In 1935 the President Franklin Roosevelt scammed the American public by signing into law the Social Security Act, Roosevelt successfully began bringing Socialism into this country.
With the United States in the middle of a depression, Roosevelt took advantage of the fear of the American people. I can not blame the citizens of this great country, after all Social Security was intended to guarantee that the government would help people with their retirement. Since the Dow Jones was only about 50 years old and had not gone through a major recession or depression, no one knew for sure what would happen. Where the American people should have stood up was when they found out that you could not begin receiving your retirement benefits until you were 62 years old…at the earliest. According to http://www.axa-equitable.com/retirement/social-security/social-security-and-you.html the average life span in 1935 was 63 years old. That means that the government had successfully passed a program that would tax people for 40-50 years and pay them their “benefits” for 1 year or less!
Just for fun I ran a calculation to see what would happen if instead of paying a Social Security Tax, someone invested that money in a Mutual Fund. There are many Mutual Funds that have been around for several years and have averaged 12% growth over that time. As I am writing this, I have in my hand a printout from June 2007. This particular fund began in 1934, has had growth in 60 years and lost money in 12 years and the average growth of the fund is 12.84%. Now over the last 2 years this fund has lost money but it is still averaging in the 12% range.
Here is how I calculated. I took a 65 year old man that was going to retire in 2009. He began working at age 18 in 1962. He made minimum wage every year. I found the minimum wage history at http://www.dol.gov/esa/minwage/chart.html and the Social Security Tax rate by year at http://www.ssa.gov/OACT/ProgData/taxrates.html I also used 11.4% growth on the Mutual Fund. I calculated the Mutual fund as having growth in 7 out of 10 years, with 2 years each decade as back-to-back losses.
After plugging in these figures and finding what his average annual earning were, I went to http://www.ssa.gov/cgi-bin/benefit6.cgiand calculated his benefit. He would receive $846 per month at age 64 and 8 months. Had he invested the money that he was using to pay the Social Security Tax into a Mutual Fund that averaged 11.4% growth, he would have $184,492 in the fund. If it was earning 11.4%, he could leave 4.4% every year to cover for inflation and just take out the 7% growth every year. That means he would be withdrawing $184,492 X 7% = $12,914 annually or $1,076 per month. This man would also be able to withdraw to compensate for inflation each year.
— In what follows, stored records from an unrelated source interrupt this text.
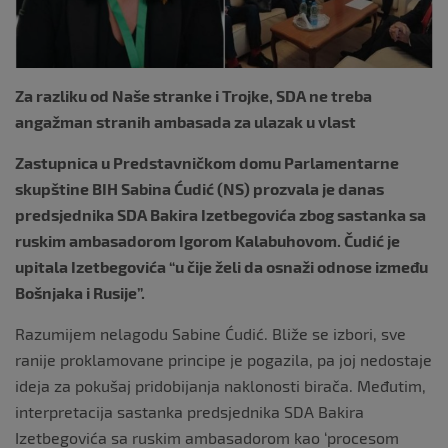
Za razliku od Naše stranke i Trojke, SDA ne treba
angažman stranih ambasada za ulazak u vlast
Zastupnica u Predstavničkom domu Parlamentarne
skupštine BIH Sabina Ćudić (NS) prozvala je danas
predsjednika SDA Bakira Izetbegovića zbog sastanka sa
ruskim ambasadorom Igorom Kalabuhovom. Čudić je
upitala Izetbegovića “u čije želi da osnaži odnose između
Bošnjaka i Rusije”.
Razumijem nelagodu Sabine Ćudić. Bliže se izbori, sve
ranije proklamovane principe je pogazila, pa joj nedostaje
ideja za pokušaj pridobijanja naklonosti birača. Međutim,
interpretacija sastanka predsjednika SDA Bakira
Izetbegovića sa ruskim ambasadorom kao ‘procesom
As you can see from this example, this guy would make about $200 more per month if he did not have a government run Social Security program. That is based on him only making minimum wage throughout his life! The results would be much more drastic if he made more money.
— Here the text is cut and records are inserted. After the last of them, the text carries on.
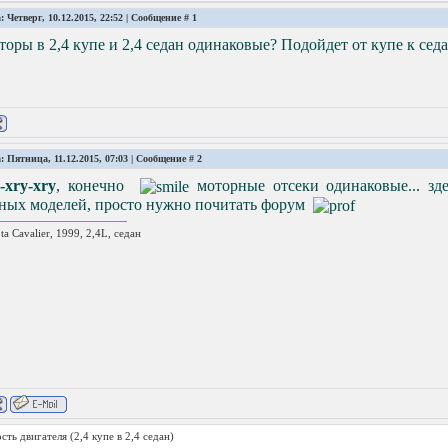
: Четверг, 10.12.2015, 22:52 | Сообщение #
1
оры в 2,4 купе и 2,4 седан одинаковые? Подойдет от купе к сед
: Пятница, 11.12.2015, 07:03 | Сообщение #
2
-xry-xry
, конечно
моторные отсеки одинаковые... зд
зных моделей, просто нужно почитать форум
ta Cavalier, 1999, 2,4L, седан
сть двигателя
(2,4 купе в 2,4 седан)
Another thing to consider is when he dies. Under the current Social Security plan, his beneficiary will get $255. If he had invested in Mutual Funds, his beneficiary would get the amount in the fund. In this example, had he died at age 65, that would mean his beneficiary would have gotten over $184,000! Which would be better $184,000 or $255? I think the answer is obvious.
It is time to privatize or eliminate Social Security.